Simon Heath: “The democracy of technology. Anyone can blog. But no filters for poor writing and paucity of intellect.”
Alastair (HR Tinker): “That’s why I don’t post, unless I feel I can stand out I don’t feel it’s worth my time. There’s definitely a decline but I’ve stopped as I don’t think I’m adding anything new to the conversation.”
Kev Wyke said he had also seen a decline in blogging and debate and agreed with Alastair but suggested “and yet I feel it is a loss having such a high bar for new voices to get over.”
Michael Carty also suggested: “I don’t think bloggers should worry about whether anyone reads their posts or not. Writing is its own end.”
This prompted Simon Heath to challenge whether the “noise” was the result of too much unfiltered thinking out loud being made public which in turn prompted an interesting exchange.
Peter Hros: “Last post I wrote was 4 y ago. I feel everything is already there & I don’t need to add to the pile.”
Simon: “Why not just keep a journal then. It’s a good discipline.”
Alistair Cockroft: “I like idea of blogging as an aid to reflection, just not sure it needs to be public.”
Richard (me!): “Collating your own thoughts on a subject is part of it. Good to share though.”
Peter Hros: “It might sound narcissistic but I like to know what impact my reflections make on others. I think you can reflect to help yourself and/or to help others. Sharing triggers conversation.”
Some other random thoughts on the subject
Gem Reucroft: “Raising interesting points. At the moment I’ve shifted to blogging about fitness and the like as I’ve more to say.”
Troy Hammond: “I think content marketing in recruitment especially is to blame. Also people don’t have the courage to be real.”
Michael Sleap: “Would love to see more in house HR/L&D people blogging, rather than just consultants. Many LinkedIn posts are poor.”
Sarah Moore agreed with Michael: “My blog is up, but it’s getting the time to write that is tricky.”
Sarah Miller: “Now here’s a post that’s not afraid to call it like it is…”

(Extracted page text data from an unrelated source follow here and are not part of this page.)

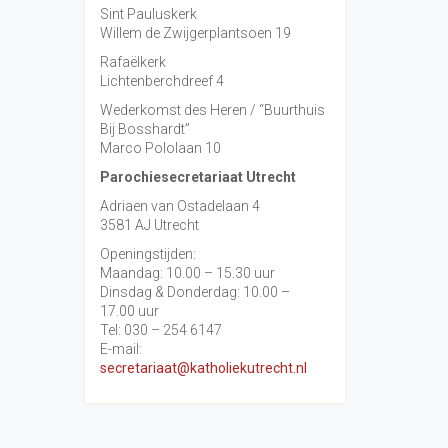
Sint Pauluskerk
Willem de Zwijgerplantsoen 19
Rafaëlkerk
Lichtenberchdreef 4
Wederkomst des Heren / “Buurthuis
Bij Bosshardt”
Marco Pololaan 10
Parochiesecretariaat Utrecht
Adriaen van Ostadelaan 4
3581 AJ Utrecht
Openingstijden:
Maandag: 10.00 – 15.30 uur
Dinsdag & Donderdag: 10.00 –
17.00 uur
Tel: 030 – 254 6147
E-mail:
secretariaat@katholiekutrecht.nl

Annette Hill: “Read to the end! Agree that most stuff has been said. Some excellent blogs still appearing such as most recent @sukhpabial.”
Check out Rachel Kemp’s thoughts about LinkedIn prompted by this post.
And a more oppositional view from Sukh Pabial himself (rolls eyes!)
And a further addition from Kylie Telford.
The last words
I will leave the last words with Andy Spence and Michael Carty.
Andy: “Probably same 20 yrs after invention of printing press “heard it all before…back to my Ox..”
Michael: “Written communication is over. Oxen is where it is at.”